Please copy every line from the records below that contains the string "הדובדבן".

*** Materials provided ***

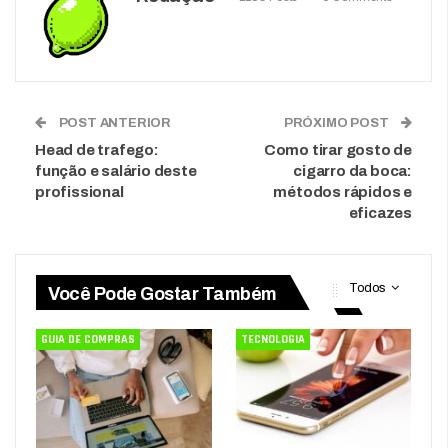
POST ANTERIOR
PRÓXIMO POST
Head de trafego:
Como tirar gosto de
função e salário deste
cigarro da boca:
profissional
métodos rápidos e
eficazes
Todos
Você Pode Gostar Também
GUIA DE COMPRAS
TECNOLOGIA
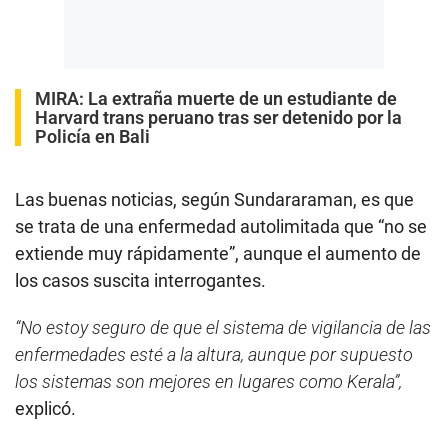
MIRA:
La extraña muerte de un estudiante de
Harvard trans peruano tras ser detenido por la
Policía en Bali
Las buenas noticias, según Sundararaman, es que
se trata de una enfermedad autolimitada que “no se
extiende muy rápidamente”, aunque el aumento de
los casos suscita interrogantes.
“No estoy seguro de que el sistema de vigilancia de las
enfermedades esté a la altura, aunque por supuesto
los sistemas son mejores en lugares como Kerala”,
explicó.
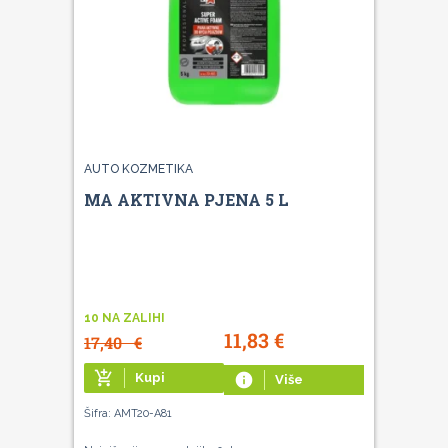
AUTO KOZMETIKA
MA AKTIVNA PJENA 5 L
10 NA ZALIHI
11,83
€
17,40
€
add_shopping_cart
Kupi
info
Više
Šifra: AMT20-A81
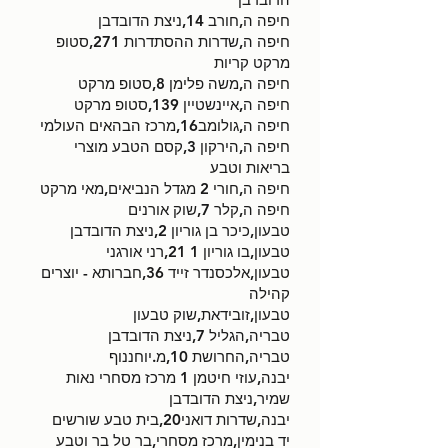
חיפה ה,חורב 14,ניצת הדובדבן
חיפה ה,שדרות ההסתדרות 271,סטופ
מרקט קריות
חיפה ה,משה פלימן 8,סטופ מרקט
חיפה ה,איינשטיין 139,סטופ מרקט
חיפה ה,גולומב16,מרכז הבהאים העולמי
חיפה ה,הירקון 3,קסם הטבע מוצרי
בריאות וטבע
חיפה ה,חורי 2 מגדל הנביאים,מאי מרקט
חיפה ה,קלר 7,שוק אורנים
טבעון,כיכר בן גוריון 2,ניצת הדובדבן
טבעון,בו גוריון 1 21,רני אורגני
טבעון,אלכסנדר זייד 36,חברותא - יוצרים
קהילה
טבעון,זובידאת,שוק טבעון
טבריה,הגליל 7,ניצת הדובדבן
טבריה,החרושת 10,מ.יוחננוף
יבנה,עוזי חיטמן 1 מרכז מסחרי נאות
שמיר,ניצת הדובדבן
יבנה,שדרות דואני20,בית טבע שורשים
יד בנימין,מרכז מסחרי,בר טל בר וטבע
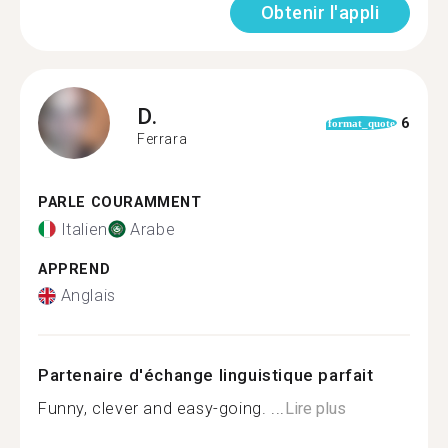
Obtenir l'appli
D.
6
format_quote
Ferrara
PARLE COURAMMENT
Italien
Arabe
APPREND
Anglais
Partenaire d'échange linguistique parfait
Funny, clever and easy-going. ...
Lire plus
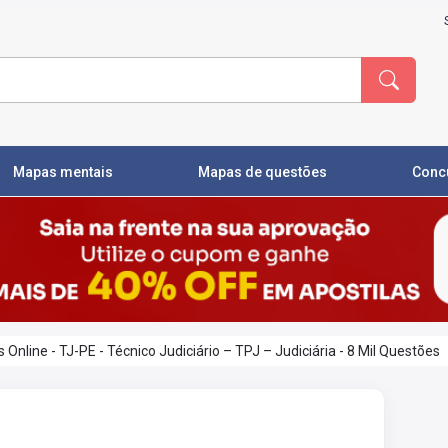
Mapas mentais
Mapas de questões
Conc
nline - TJ-PE - Técnico Judiciário – TPJ – Judiciária - 8 Mil Questões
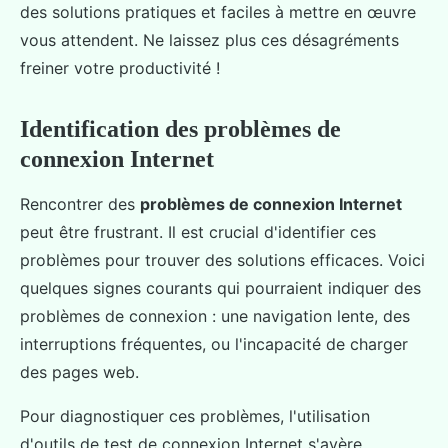
des solutions pratiques et faciles à mettre en œuvre
vous attendent. Ne laissez plus ces désagréments
freiner votre productivité !
Identification des problèmes de
connexion Internet
Rencontrer des
problèmes de connexion Internet
peut être frustrant. Il est crucial d'identifier ces
problèmes pour trouver des solutions efficaces. Voici
quelques signes courants qui pourraient indiquer des
problèmes de connexion : une navigation lente, des
interruptions fréquentes, ou l'incapacité de charger
des pages web.
Pour diagnostiquer ces problèmes, l'utilisation
d'outils de test de connexion Internet s'avère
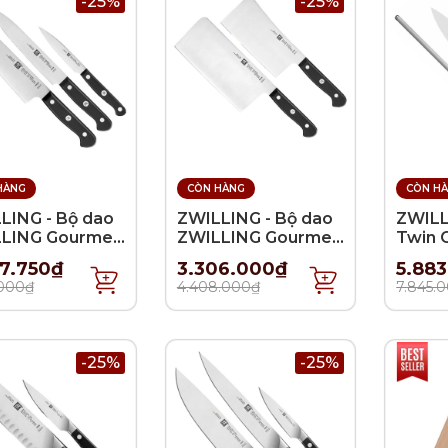
-25%
-25%
HÀNG
CÒN HÀNG
CÒN H
LING - Bộ dao
ZWILLING - Bộ dao
ZWILL
LING Gourmet
ZWILLING Gourmet
Twin C
món
- 2 món
món
7.750₫
3.306.000₫
5.88
.000₫
4.408.000₫
7.845.
-25%
-25%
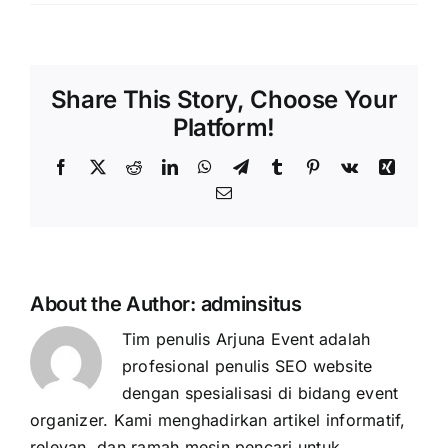
Share This Story, Choose Your
Platform!
Facebook
X
Reddit
LinkedIn
WhatsApp
Telegram
Tumblr
Pinterest
Vk
Xing
Email
About the Author:
adminsitus
Tim penulis Arjuna Event adalah
profesional penulis SEO website
dengan spesialisasi di bidang event
organizer. Kami menghadirkan artikel informatif,
relevan, dan ramah mesin pencari untuk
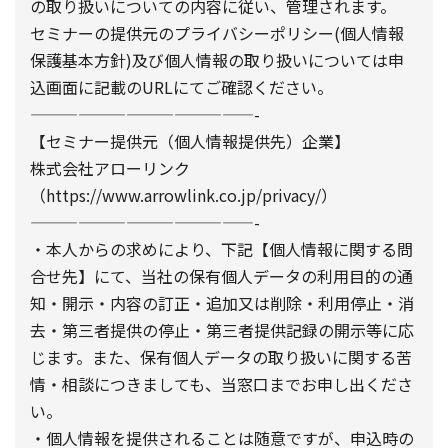
の取り扱いについての内容に従い、管理されます。
セミナーの提供元のプライバシーポリシー(個人情報
保護基本方針)及び個人情報の取り扱いについては申
込画面に記載のURLにてご確認ください。
——————————————-
【セミナー提供元（個人情報提供先）企業】
株式会社アローリンク
（https://www.arrowlink.co.jp/privacy/）
——————————————-
・本人からの求めにより、下記【個人情報に関する問
合せ先】にて、当社の保有個人データの利用目的の通
知・開示・内容の訂正・追加又は削除・利用停止・消
去・第三者提供の停止・第三者提供記録の開示等に応
じます。また、保有個人データの取り扱いに関する苦
情・相談につきましても、当窓口までお申し出くださ
い。
・個人情報を提供されることは随意ですが、申込時の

*** End of Materials provided ***

• **Answer to the problem**:
חיפה ה,חורב 14,ניצת הדובדבן
טבעון,כיכר בן גוריון 2,ניצת הדובדבן
טבריה,הגליל 7,ניצת הדובדבן
שמיר,ניצת הדובדבן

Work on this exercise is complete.